[Task to carry out]
Nothing but the text of the records belongs in your answer: repeat all of it exactly and leave out the images.

====== Material for the task ======

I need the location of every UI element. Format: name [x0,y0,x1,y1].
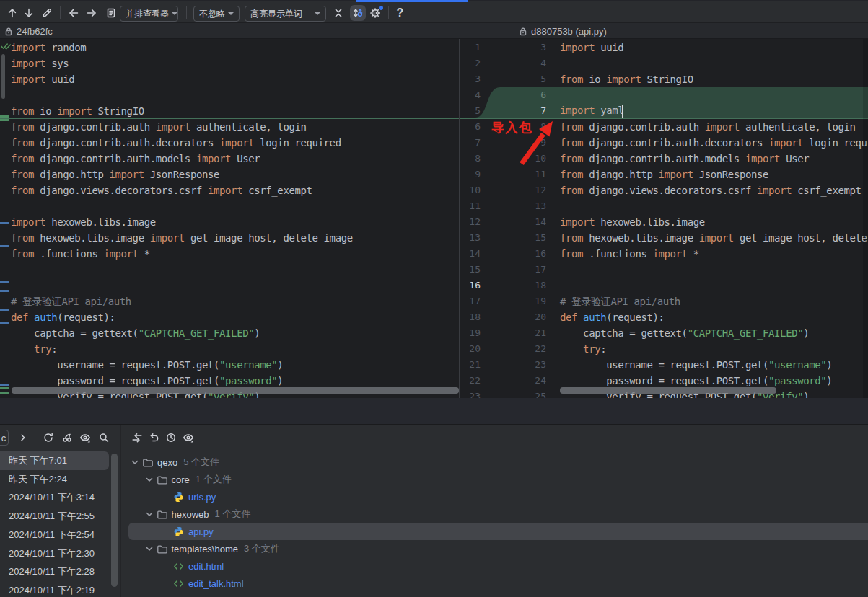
right-code-line[interactable]: from django.contrib.auth import authenti… [558,119,868,135]
revert-button[interactable] [148,432,160,444]
left-code-line[interactable]: from django.contrib.auth import authenti… [0,119,459,135]
right-code-line[interactable]: import uuid [558,40,868,56]
right-code-line[interactable] [558,278,868,293]
left-code-line[interactable]: from django.contrib.auth.models import U… [0,151,459,167]
view-options-button[interactable] [79,432,92,444]
right-code-line[interactable]: def auth(request): [558,309,868,325]
line-number: 9 [460,167,481,182]
history-item[interactable]: 2024/10/11 下午2:55 [0,507,109,526]
tree-row[interactable]: urls.py [120,488,868,505]
history-item[interactable]: 昨天 下午7:01 [0,451,109,470]
left-code-line[interactable]: import hexoweb.libs.image [0,214,459,230]
right-code-line[interactable] [558,56,868,71]
compare-button[interactable] [131,432,144,444]
next-difference-button[interactable] [23,7,35,19]
left-code-line[interactable]: from django.http import JsonResponse [0,167,459,182]
right-code-line[interactable] [558,262,868,278]
left-code-line[interactable]: from .functions import * [0,246,459,262]
folder-name: hexoweb [172,509,209,520]
left-code-line[interactable]: username = request.POST.get("username") [0,357,459,373]
right-code-line[interactable] [558,87,868,103]
annotation-text: 导入包 [491,119,532,136]
left-code-line[interactable] [0,87,459,103]
code-token: User [231,153,260,164]
left-code-line[interactable]: captcha = gettext("CAPTCHA_GET_FAILED") [0,325,459,341]
previous-difference-button[interactable] [6,7,18,19]
history-item[interactable]: 2024/10/11 下午2:28 [0,562,109,581]
back-button[interactable] [68,7,79,19]
help-button[interactable]: ? [395,6,405,20]
tree-row[interactable]: edit_talk.html [120,575,868,592]
left-code-line[interactable]: from io import StringIO [0,103,459,119]
left-code-line[interactable] [0,278,459,293]
tree-row[interactable]: edit.html [120,557,868,575]
right-horizontal-scrollbar[interactable] [560,387,776,394]
left-horizontal-scrollbar[interactable] [12,387,459,394]
history-item[interactable]: 2024/10/11 下午3:14 [0,488,109,507]
whitespace-policy-dropdown[interactable]: 不忽略 [193,6,240,22]
right-code-line[interactable]: from io import StringIO [558,71,868,87]
search-button[interactable] [98,432,110,444]
left-code-line[interactable]: def auth(request): [0,309,459,325]
cut-button[interactable]: c [0,430,9,446]
chevron-down-icon[interactable] [145,475,154,484]
chevron-down-icon[interactable] [131,458,139,466]
code-token: import [156,121,190,133]
right-code-pane[interactable]: import uuidfrom io import StringIOimport… [558,39,868,398]
preview-button[interactable] [183,432,195,444]
tree-row[interactable]: qexo5 个文件 [120,454,868,471]
right-code-line[interactable] [558,198,868,214]
history-item[interactable]: 2024/10/11 下午2:19 [0,581,109,597]
left-code-line[interactable] [0,198,459,214]
left-vertical-scrollbar[interactable] [1,54,5,99]
history-item[interactable]: 昨天 下午2:24 [0,470,109,489]
left-code-line[interactable]: from hexoweb.libs.image import get_image… [0,230,459,246]
highlight-mode-dropdown[interactable]: 高亮显示单词 [245,6,326,22]
changed-files-button[interactable] [105,7,117,19]
history-button[interactable] [165,432,177,444]
history-item[interactable]: 2024/10/11 下午2:54 [0,526,109,544]
right-code-line[interactable]: captcha = gettext("CAPTCHA_GET_FAILED") [558,325,868,341]
left-code-pane[interactable]: import randomimport sysimport uuidfrom i… [0,39,460,398]
right-code-line[interactable]: import yaml [558,103,868,119]
right-code-line[interactable]: from django.http import JsonResponse [558,167,868,182]
right-code-line[interactable]: import hexoweb.libs.image [558,214,868,230]
code-token: django.http [583,169,658,180]
sync-scroll-toggle[interactable] [350,5,366,21]
tree-row[interactable]: templates\home3 个文件 [120,540,868,557]
left-code-line[interactable] [0,262,459,278]
tree-row[interactable]: hexoweb1 个文件 [120,505,868,523]
edit-source-button[interactable] [41,7,53,19]
right-code-line[interactable]: from django.contrib.auth.decorators impo… [558,135,868,151]
left-code-line[interactable]: import uuid [0,71,459,87]
left-code-line[interactable]: try: [0,341,459,357]
history-scrollbar[interactable] [111,454,118,587]
tree-row[interactable]: api.py [120,523,868,540]
left-code-line[interactable]: from django.views.decorators.csrf import… [0,182,459,198]
viewer-mode-dropdown[interactable]: 并排查看器 [120,6,178,22]
left-code-line[interactable]: import sys [0,56,459,71]
right-code-line[interactable]: from django.views.decorators.csrf import… [558,182,868,198]
history-item[interactable]: 2024/10/11 下午2:30 [0,544,109,563]
cherry-pick-button[interactable] [61,432,74,444]
refresh-button[interactable] [43,432,55,444]
right-code-line[interactable]: from .functions import * [558,246,868,262]
tree-row[interactable]: core1 个文件 [120,471,868,488]
right-code-line[interactable]: username = request.POST.get("username") [558,357,868,373]
expand-chevron-button[interactable] [17,432,30,444]
left-code-line[interactable]: import random [0,40,459,56]
line-number: 14 [505,214,546,230]
right-code-line[interactable]: try: [558,341,868,357]
right-code-line[interactable]: password = request.POST.get("password") [558,373,868,389]
chevron-down-icon[interactable] [145,544,154,553]
right-code-line[interactable]: # 登录验证API api/auth [558,293,868,309]
collapse-unchanged-button[interactable] [333,7,344,19]
settings-button[interactable] [369,7,382,19]
left-code-line[interactable]: from django.contrib.auth.decorators impo… [0,135,459,151]
right-code-line[interactable]: from hexoweb.libs.image import get_image… [558,230,868,246]
right-code-line[interactable]: from django.contrib.auth.models import U… [558,151,868,167]
chevron-down-icon[interactable] [145,510,154,518]
left-code-line[interactable]: # 登录验证API api/auth [0,293,459,309]
forward-button[interactable] [86,7,97,19]
left-code-line[interactable]: password = request.POST.get("password") [0,373,459,389]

======

[Answer space]
I need the location of every UI element. Format: name [x0,y0,x1,y1].
right-code-line[interactable]: from django.contrib.auth import authenti… [558,119,868,135]
revert-button[interactable] [148,432,160,444]
left-code-line[interactable]: from django.contrib.auth import authenti… [0,119,459,135]
right-code-line[interactable]: import uuid [558,40,868,56]
right-code-line[interactable] [558,278,868,293]
left-code-line[interactable]: from django.contrib.auth.models import U… [0,151,459,167]
view-options-button[interactable] [79,432,92,444]
right-code-line[interactable]: def auth(request): [558,309,868,325]
line-number: 9 [460,167,481,182]
history-item[interactable]: 2024/10/11 下午2:55 [0,507,109,526]
tree-row[interactable]: urls.py [120,488,868,505]
history-item[interactable]: 昨天 下午7:01 [0,451,109,470]
left-code-line[interactable]: import hexoweb.libs.image [0,214,459,230]
right-code-line[interactable] [558,56,868,71]
compare-button[interactable] [131,432,144,444]
next-difference-button[interactable] [23,7,35,19]
left-code-line[interactable]: from django.http import JsonResponse [0,167,459,182]
right-code-line[interactable] [558,262,868,278]
left-code-line[interactable]: from .functions import * [0,246,459,262]
folder-name: hexoweb [172,509,209,520]
left-code-line[interactable]: username = request.POST.get("username") [0,357,459,373]
right-code-line[interactable] [558,87,868,103]
annotation-text: 导入包 [491,119,532,136]
left-code-line[interactable] [0,87,459,103]
code-token: User [231,153,260,164]
left-code-line[interactable]: captcha = gettext("CAPTCHA_GET_FAILED") [0,325,459,341]
previous-difference-button[interactable] [6,7,18,19]
history-item[interactable]: 2024/10/11 下午2:28 [0,562,109,581]
back-button[interactable] [68,7,79,19]
help-button[interactable]: ? [395,6,405,20]
tree-row[interactable]: edit_talk.html [120,575,868,592]
left-code-line[interactable]: from io import StringIO [0,103,459,119]
left-code-line[interactable] [0,278,459,293]
tree-row[interactable]: edit.html [120,557,868,575]
right-horizontal-scrollbar[interactable] [560,387,776,394]
left-horizontal-scrollbar[interactable] [12,387,459,394]
history-item[interactable]: 2024/10/11 下午3:14 [0,488,109,507]
whitespace-policy-dropdown[interactable]: 不忽略 [193,6,240,22]
right-code-line[interactable]: from io import StringIO [558,71,868,87]
search-button[interactable] [98,432,110,444]
left-code-line[interactable]: def auth(request): [0,309,459,325]
cut-button[interactable]: c [0,430,9,446]
chevron-down-icon[interactable] [145,475,154,484]
chevron-down-icon[interactable] [131,458,139,466]
code-token: import [156,121,190,133]
right-code-pane[interactable]: import uuidfrom io import StringIOimport… [558,39,868,398]
preview-button[interactable] [183,432,195,444]
tree-row[interactable]: qexo5 个文件 [120,454,868,471]
right-code-line[interactable] [558,198,868,214]
history-item[interactable]: 2024/10/11 下午2:19 [0,581,109,597]
left-code-line[interactable] [0,198,459,214]
left-vertical-scrollbar[interactable] [1,54,5,99]
history-item[interactable]: 昨天 下午2:24 [0,470,109,489]
left-code-line[interactable]: from hexoweb.libs.image import get_image… [0,230,459,246]
highlight-mode-dropdown[interactable]: 高亮显示单词 [245,6,326,22]
changed-files-button[interactable] [105,7,117,19]
history-button[interactable] [165,432,177,444]
history-item[interactable]: 2024/10/11 下午2:54 [0,526,109,544]
right-code-line[interactable]: captcha = gettext("CAPTCHA_GET_FAILED") [558,325,868,341]
left-code-pane[interactable]: import randomimport sysimport uuidfrom i… [0,39,460,398]
right-code-line[interactable]: import yaml [558,103,868,119]
right-code-line[interactable]: from django.http import JsonResponse [558,167,868,182]
right-code-line[interactable]: import hexoweb.libs.image [558,214,868,230]
code-token: django.http [583,169,658,180]
sync-scroll-toggle[interactable] [350,5,366,21]
tree-row[interactable]: templates\home3 个文件 [120,540,868,557]
left-code-line[interactable] [0,262,459,278]
tree-row[interactable]: hexoweb1 个文件 [120,505,868,523]
edit-source-button[interactable] [41,7,53,19]
right-code-line[interactable]: from django.contrib.auth.decorators impo… [558,135,868,151]
left-code-line[interactable]: import uuid [0,71,459,87]
left-code-line[interactable]: try: [0,341,459,357]
history-scrollbar[interactable] [111,454,118,587]
tree-row[interactable]: api.py [120,523,868,540]
left-code-line[interactable]: from django.views.decorators.csrf import… [0,182,459,198]
viewer-mode-dropdown[interactable]: 并排查看器 [120,6,178,22]
left-code-line[interactable]: import sys [0,56,459,71]
right-code-line[interactable]: from django.views.decorators.csrf import… [558,182,868,198]
history-item[interactable]: 2024/10/11 下午2:30 [0,544,109,563]
cherry-pick-button[interactable] [61,432,74,444]
refresh-button[interactable] [43,432,55,444]
right-code-line[interactable]: from .functions import * [558,246,868,262]
tree-row[interactable]: core1 个文件 [120,471,868,488]
right-code-line[interactable]: username = request.POST.get("username") [558,357,868,373]
expand-chevron-button[interactable] [17,432,30,444]
left-code-line[interactable]: import random [0,40,459,56]
line-number: 14 [505,214,546,230]
right-code-line[interactable]: try: [558,341,868,357]
right-code-line[interactable]: password = request.POST.get("password") [558,373,868,389]
chevron-down-icon[interactable] [145,544,154,553]
right-code-line[interactable]: # 登录验证API api/auth [558,293,868,309]
collapse-unchanged-button[interactable] [333,7,344,19]
settings-button[interactable] [369,7,382,19]
left-code-line[interactable]: from django.contrib.auth.decorators impo… [0,135,459,151]
right-code-line[interactable]: from hexoweb.libs.image import get_image… [558,230,868,246]
right-code-line[interactable]: from django.contrib.auth.models import U… [558,151,868,167]
chevron-down-icon[interactable] [145,510,154,518]
left-code-line[interactable]: # 登录验证API api/auth [0,293,459,309]
forward-button[interactable] [86,7,97,19]
left-code-line[interactable]: password = request.POST.get("password") [0,373,459,389]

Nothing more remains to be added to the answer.